* **Assigned task**
Extract the run of lines that starts at the top of the records below and ends at the line with "Fittings (308, 1119)", keeping both ends and excluding pictures.

* **Stored items**
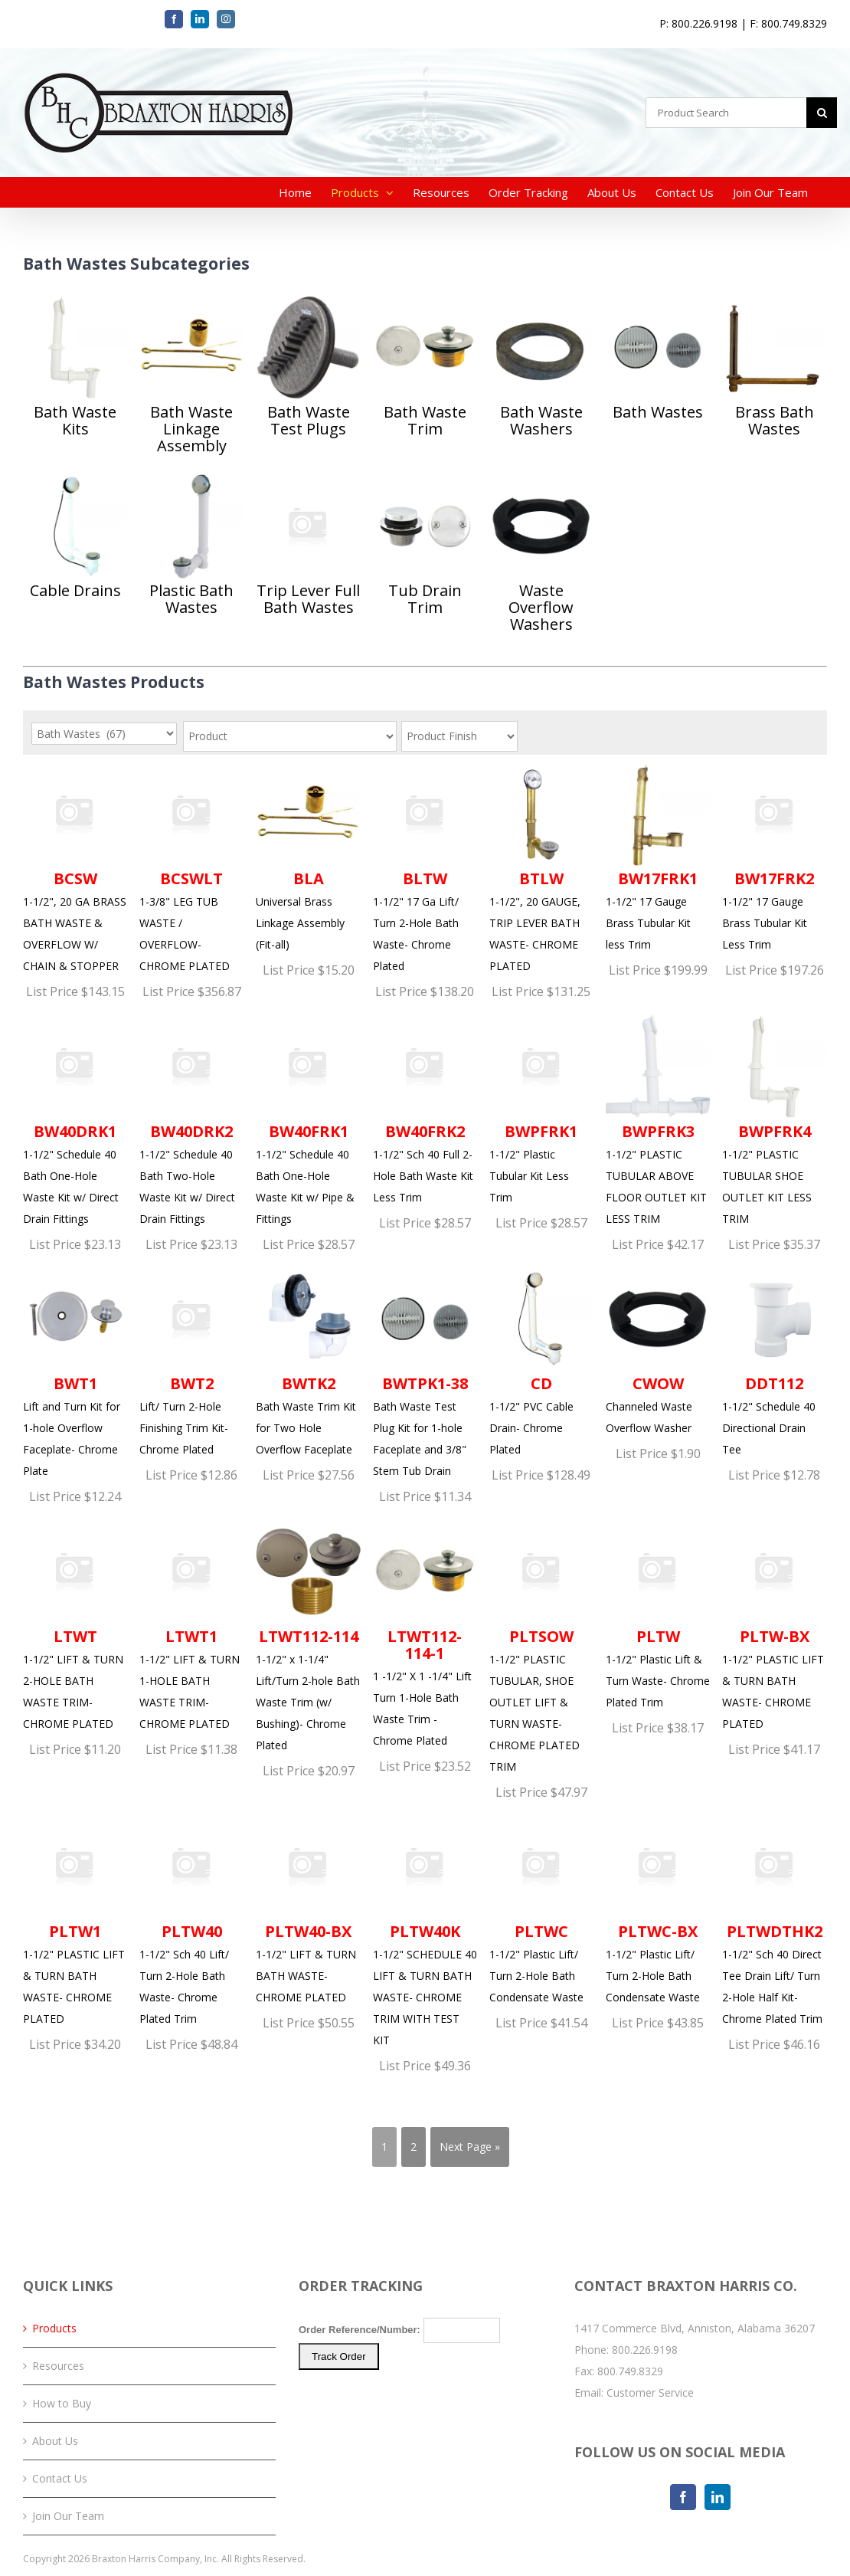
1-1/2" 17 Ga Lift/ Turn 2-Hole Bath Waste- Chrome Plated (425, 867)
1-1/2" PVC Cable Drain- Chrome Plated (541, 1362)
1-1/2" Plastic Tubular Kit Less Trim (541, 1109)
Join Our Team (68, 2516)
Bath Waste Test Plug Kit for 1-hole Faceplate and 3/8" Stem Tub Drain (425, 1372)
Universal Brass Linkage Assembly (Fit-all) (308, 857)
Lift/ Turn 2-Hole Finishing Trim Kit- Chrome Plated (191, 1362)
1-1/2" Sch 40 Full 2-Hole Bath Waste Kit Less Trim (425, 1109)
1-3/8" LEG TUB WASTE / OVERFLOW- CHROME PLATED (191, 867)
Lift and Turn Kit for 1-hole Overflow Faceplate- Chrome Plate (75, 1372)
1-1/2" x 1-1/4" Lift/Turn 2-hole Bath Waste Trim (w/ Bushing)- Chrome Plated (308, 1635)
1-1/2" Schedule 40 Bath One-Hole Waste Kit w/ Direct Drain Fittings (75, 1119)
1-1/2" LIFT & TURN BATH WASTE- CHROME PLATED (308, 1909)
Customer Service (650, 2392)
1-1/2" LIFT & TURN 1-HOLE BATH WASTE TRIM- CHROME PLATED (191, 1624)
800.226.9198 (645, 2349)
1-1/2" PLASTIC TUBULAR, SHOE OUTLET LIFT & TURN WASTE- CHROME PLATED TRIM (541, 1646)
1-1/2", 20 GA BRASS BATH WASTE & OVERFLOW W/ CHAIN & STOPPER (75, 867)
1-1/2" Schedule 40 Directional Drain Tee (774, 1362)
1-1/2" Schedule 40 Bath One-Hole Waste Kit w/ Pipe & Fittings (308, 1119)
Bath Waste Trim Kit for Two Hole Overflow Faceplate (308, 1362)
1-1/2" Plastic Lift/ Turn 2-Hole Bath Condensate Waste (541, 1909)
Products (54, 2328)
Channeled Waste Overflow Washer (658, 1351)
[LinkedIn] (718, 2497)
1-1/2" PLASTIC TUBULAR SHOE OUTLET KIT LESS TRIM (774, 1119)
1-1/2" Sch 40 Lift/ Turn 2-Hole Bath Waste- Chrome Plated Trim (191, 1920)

* **Written answer**
1-1/2" 17 Ga Lift/ Turn 2-Hole Bath Waste- Chrome Plated (425, 867)
1-1/2" PVC Cable Drain- Chrome Plated (541, 1362)
1-1/2" Plastic Tubular Kit Less Trim (541, 1109)
Join Our Team (68, 2516)
Bath Waste Test Plug Kit for 1-hole Faceplate and 3/8" Stem Tub Drain (425, 1372)
Universal Brass Linkage Assembly (Fit-all) (308, 857)
Lift/ Turn 2-Hole Finishing Trim Kit- Chrome Plated (191, 1362)
1-1/2" Sch 40 Full 2-Hole Bath Waste Kit Less Trim (425, 1109)
1-3/8" LEG TUB WASTE / OVERFLOW- CHROME PLATED (191, 867)
Lift and Turn Kit for 1-hole Overflow Faceplate- Chrome Plate (75, 1372)
1-1/2" x 1-1/4" Lift/Turn 2-hole Bath Waste Trim (w/ Bushing)- Chrome Plated (308, 1635)
1-1/2" Schedule 40 Bath One-Hole Waste Kit w/ Direct Drain Fittings (75, 1119)
1-1/2" LIFT & TURN BATH WASTE- CHROME PLATED (308, 1909)
Customer Service (650, 2392)
1-1/2" LIFT & TURN 1-HOLE BATH WASTE TRIM- CHROME PLATED (191, 1624)
800.226.9198 (645, 2349)
1-1/2" PLASTIC TUBULAR, SHOE OUTLET LIFT & TURN WASTE- CHROME PLATED TRIM (541, 1646)
1-1/2", 20 GA BRASS BATH WASTE & OVERFLOW W/ CHAIN & STOPPER (75, 867)
1-1/2" Schedule 40 Directional Drain Tee (774, 1362)
1-1/2" Schedule 40 Bath One-Hole Waste Kit w/ Pipe & Fittings (308, 1119)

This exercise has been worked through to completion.